Compare embedding/NLP methods against LLMs for mapping PDP fields to LIF schema. Determine minimum viable model complexity for reliable schema mapping.
Raw CSV (in /data/schemas/ and /data/gold/):
pdp_schema_20260108.csv- Source schema (141 fields)reduced_lif_schema_20260108.csv- Target schema (521 fields)pdp_to_lif_mapping_20260109_w_manual_check.csv- Ground truth
Reference JSON (in /data/reference/, run python data/scripts/build_reference.py):
/data/reference/
├── pdp_gold_eval.json # 29 positive + 479 invalid targets
├── cdtl_gold_eval.json # 64 positive + 323 invalid targets
└── lif_fields.json # 521 LIF fields with has_source flag
Evaluation data:
| Schema | Positive Mappings | Invalid Targets | Total Eval Points |
|---|---|---|---|
| PDP | 29 (28 CLEAN, 1 SPLIT) | 492 | 521 |
| CDTL | 66 (64 CLEAN, 2 SPLIT) | 454 | 520 |
- Positive mappings: Verified source→target pairs (TP if matched)
- Invalid targets: LIF fields with NO source (FP if predicted)
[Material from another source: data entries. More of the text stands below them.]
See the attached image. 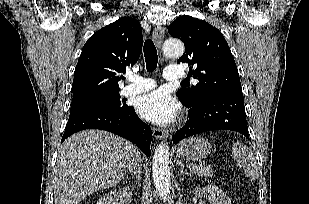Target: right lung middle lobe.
Listing matches in <instances>:
<instances>
[{
    "mask_svg": "<svg viewBox=\"0 0 309 204\" xmlns=\"http://www.w3.org/2000/svg\"><path fill=\"white\" fill-rule=\"evenodd\" d=\"M127 108V105L122 104L118 92L93 98L87 101L74 103L71 105L70 113L89 110V109H103L114 112H122Z\"/></svg>",
    "mask_w": 309,
    "mask_h": 204,
    "instance_id": "dd1d6c3e",
    "label": "right lung middle lobe"
}]
</instances>
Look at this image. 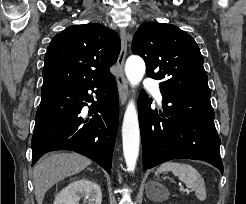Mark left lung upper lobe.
Returning a JSON list of instances; mask_svg holds the SVG:
<instances>
[{"mask_svg": "<svg viewBox=\"0 0 246 204\" xmlns=\"http://www.w3.org/2000/svg\"><path fill=\"white\" fill-rule=\"evenodd\" d=\"M132 52L144 59L149 77L162 80L160 89L210 93L199 47L178 27L143 23L133 37Z\"/></svg>", "mask_w": 246, "mask_h": 204, "instance_id": "left-lung-upper-lobe-1", "label": "left lung upper lobe"}]
</instances>
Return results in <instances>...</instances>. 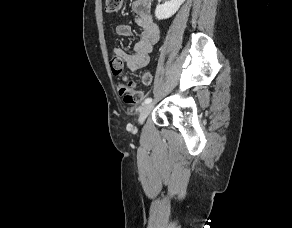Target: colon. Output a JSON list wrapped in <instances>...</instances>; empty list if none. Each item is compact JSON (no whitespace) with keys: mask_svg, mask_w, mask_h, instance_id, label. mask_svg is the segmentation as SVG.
<instances>
[{"mask_svg":"<svg viewBox=\"0 0 292 228\" xmlns=\"http://www.w3.org/2000/svg\"><path fill=\"white\" fill-rule=\"evenodd\" d=\"M105 4L108 12H117L121 9L123 0H105ZM110 66L113 74L120 77V81L117 83V88L119 94L123 96L124 101L131 105L139 104L143 99V94L136 88L134 82L128 80L124 76L122 62L115 57H111ZM142 83L144 85H149L151 83V75L149 73L143 74Z\"/></svg>","mask_w":292,"mask_h":228,"instance_id":"5ec220e1","label":"colon"}]
</instances>
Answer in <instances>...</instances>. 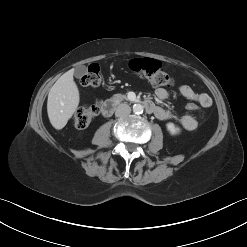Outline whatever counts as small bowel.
Here are the masks:
<instances>
[{"label": "small bowel", "instance_id": "small-bowel-1", "mask_svg": "<svg viewBox=\"0 0 247 247\" xmlns=\"http://www.w3.org/2000/svg\"><path fill=\"white\" fill-rule=\"evenodd\" d=\"M179 92L183 97L196 102L203 108L210 107L212 104V99L207 93H198L189 85H181L179 87ZM155 96L159 100H165L168 97V92L164 88H157L155 90ZM153 113L160 120L175 119L181 127L187 131L195 130L198 127V120L191 115L176 117L169 110L160 106H156Z\"/></svg>", "mask_w": 247, "mask_h": 247}]
</instances>
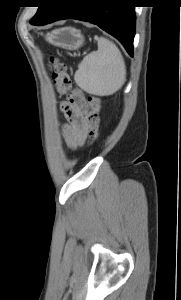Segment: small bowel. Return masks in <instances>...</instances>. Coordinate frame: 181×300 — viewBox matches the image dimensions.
Returning a JSON list of instances; mask_svg holds the SVG:
<instances>
[{"instance_id":"c3829d8e","label":"small bowel","mask_w":181,"mask_h":300,"mask_svg":"<svg viewBox=\"0 0 181 300\" xmlns=\"http://www.w3.org/2000/svg\"><path fill=\"white\" fill-rule=\"evenodd\" d=\"M86 106L83 104L80 108L75 109L74 115L69 118V124L64 127L63 134L68 146L76 149L80 146L87 133V123L84 118Z\"/></svg>"}]
</instances>
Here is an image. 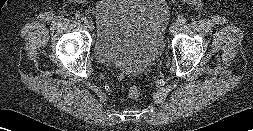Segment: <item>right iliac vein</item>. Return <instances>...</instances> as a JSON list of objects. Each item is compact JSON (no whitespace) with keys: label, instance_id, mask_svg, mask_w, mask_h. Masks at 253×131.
Instances as JSON below:
<instances>
[{"label":"right iliac vein","instance_id":"right-iliac-vein-1","mask_svg":"<svg viewBox=\"0 0 253 131\" xmlns=\"http://www.w3.org/2000/svg\"><path fill=\"white\" fill-rule=\"evenodd\" d=\"M84 24L89 30L92 31L94 29V24L91 20L89 19L85 20Z\"/></svg>","mask_w":253,"mask_h":131}]
</instances>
LIF combined status (lif_fields.json):
has_source=true: 92 fieldshas_source=false: 422 fieldshas_source=null: 7 fields
Path format: Schema.Path.Field (e.g., Person.Name.firstName).
| Type | Definition |
|---|---|
| CLEAN_MATCH | Direct 1:1 correspondence |
| SPLIT | One source → multiple targets |
| MERGE | Multiple sources → one target |
| NO_MATCH | No corresponding target |
| ID | Method | Library | Notes |
|---|---|---|---|
| E-01 | Fuzzy Matching | RapidFuzz | Multi-algorithm ensemble (6 algorithms incl. Jaro-Winkler, best score wins) with component-weighted scoring |
| E-02 | Static Embedding | potion-retrieval-32M | CPU-fast, 512-dim, retrieval-optimized |
| E-03 | Sentence Transformer A | all-MiniLM-L6-v2 | 384-dim, fast |
| E-04 | Sentence Transformer B | bge-large-en-v1.5 | 1024-dim, SOTA |
Protocol (Embeddings E-02 to E-04):
- Field representation: Simplify LIF paths to reduce noise:
- Source: normalize field name (expand abbreviations, split underscores) + description
- Target: schema + leaf field name + description (e.g.,
Person.Identifier.identifier→Person identifier) - Rationale: Deep paths like
CompetencyFramework.Competency.ProficiencyDefinition.identifieradd token noise without semantic value
- Generate embeddings for source and target representations
- Compute cosine similarity matrix
- For each source, rank targets by similarity
- Apply threshold T ∈ {0.5, 0.6, 0.7, 0.8, 0.9, 0.95}
- If top score > T: propose match; else: NO_MATCH
Protocol (Fuzzy Matching E-01):
- Normalize text: split camelCase, expand abbreviations (e.g.,
id→identifier) - Score each source-target pair using 6 RapidFuzz algorithms (ratio, partial_ratio, token_sort_ratio, token_set_ratio, WRatio, Jaro-Winkler), take maximum
- Compute weighted combination: 70% field name match + 15% description + 10% schema context + 5% full text
- Apply threshold (typically 0.90-0.95 for fuzzy vs 0.7-0.8 for embeddings—fuzzy scores reflect character overlap, not semantic similarity)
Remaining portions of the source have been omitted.